··· Provided information
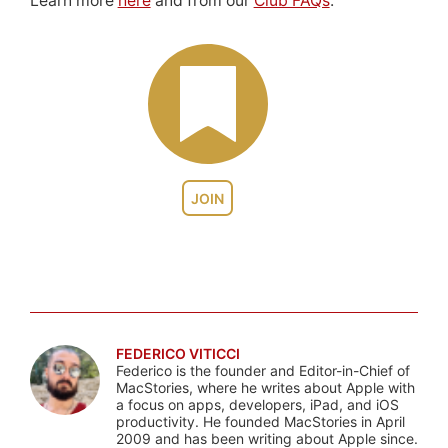
Learn more
here
and from our
Club FAQs
.
JOIN
FEDERICO VITICCI
Federico is the founder and Editor-in-Chief of
MacStories, where he writes about Apple with
a focus on apps, developers, iPad, and iOS
productivity. He founded MacStories in April
2009 and has been writing about Apple since.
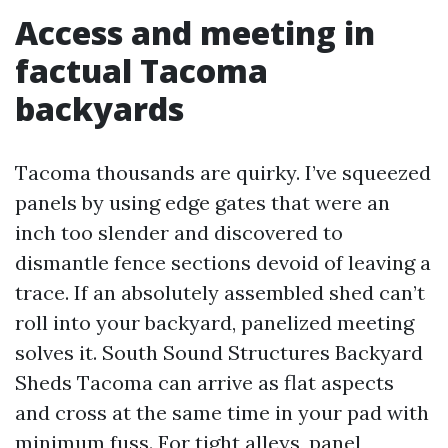
Access and meeting in
factual Tacoma
backyards
Tacoma thousands are quirky. I’ve squeezed
panels by using edge gates that were an
inch too slender and discovered to
dismantle fence sections devoid of leaving a
trace. If an absolutely assembled shed can’t
roll into your backyard, panelized meeting
solves it. South Sound Structures Backyard
Sheds Tacoma can arrive as flat aspects
and cross at the same time in your pad with
minimum fuss. For tight alleys, panel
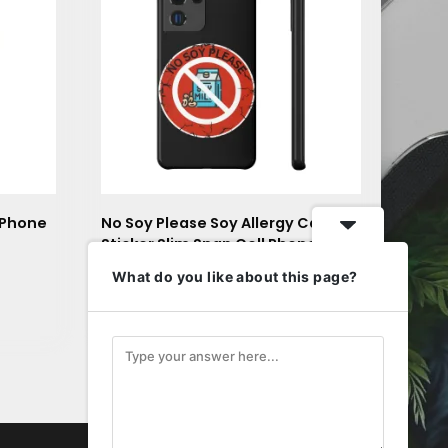
 Phone
No Soy Please Soy Allergy Caution
Sticker Slim Snap Cell Phone Case
$
23.32
What do you like about this page?
is
This
Select options
roduct
product
as
has
ltiple
multiple
riants.
variants.
he
The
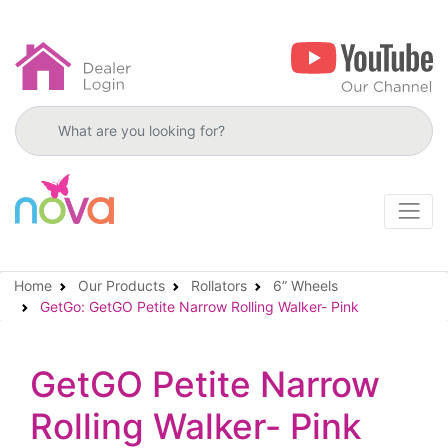
Search products
Home
Our Products
Rollators
6” Wheels
GetGo: GetGO Petite Narrow Rolling Walker- Pink
GetGO Petite Narrow
Rolling Walker- Pink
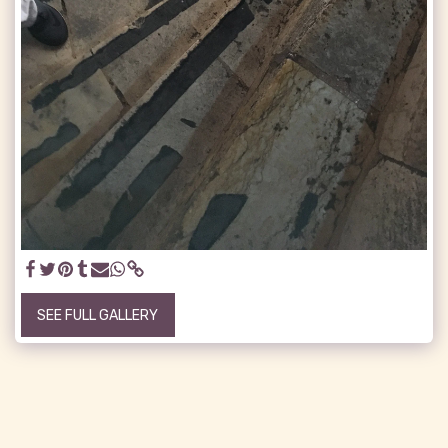
SEE FULL GALLERY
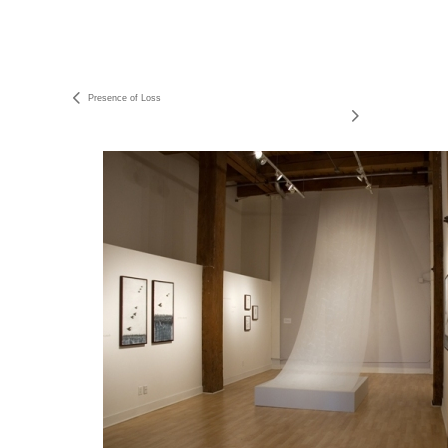
Presence of Loss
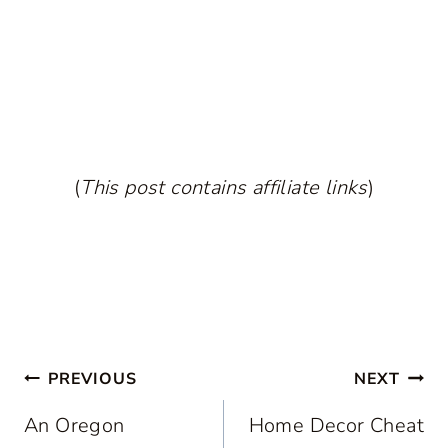
(
This post contains affiliate links
)
Post
PREVIOUS
NEXT
navigation
An Oregon
Home Decor Cheat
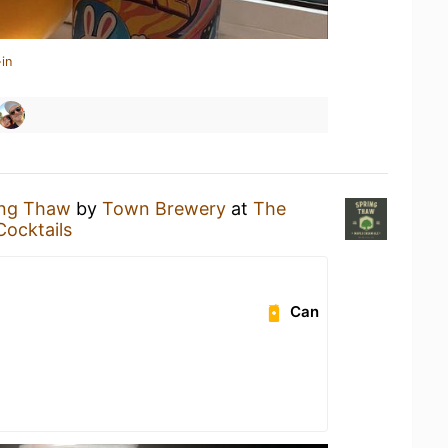
in
ing Thaw
by
Town Brewery
at
The
Cocktails
Can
······
◆ Aim of the exercise
The lines above should be transcribed exactly, with every image removed.

◆ Answer to this exercise
Learn more
here
and from our
Club FAQs
.
JOIN
FEDERICO VITICCI
Federico is the founder and Editor-in-Chief of
MacStories, where he writes about Apple with
a focus on apps, developers, iPad, and iOS
productivity. He founded MacStories in April
2009 and has been writing about Apple since.
Access and meeting in
factual Tacoma
backyards
Tacoma thousands are quirky. I’ve squeezed
panels by using edge gates that were an
inch too slender and discovered to
dismantle fence sections devoid of leaving a
trace. If an absolutely assembled shed can’t
roll into your backyard, panelized meeting
solves it. South Sound Structures Backyard
Sheds Tacoma can arrive as flat aspects
and cross at the same time in your pad with
minimum fuss. For tight alleys, panel
 Phone
No Soy Please Soy Allergy Caution
Sticker Slim Snap Cell Phone Case
$
23.32
What do you like about this page?
is
This
Select options
roduct
product
as
has
ltiple
multiple
riants.
variants.
he
The
Search products
Home
Our Products
Rollators
6” Wheels
GetGo: GetGO Petite Narrow Rolling Walker- Pink
GetGO Petite Narrow
Rolling Walker- Pink
SEE FULL GALLERY
Presence of Loss
(
This post contains affiliate links
)
Post
PREVIOUS
NEXT
navigation
An Oregon
Home Decor Cheat
in
ing Thaw
by
Town Brewery
at
The
Cocktails
Can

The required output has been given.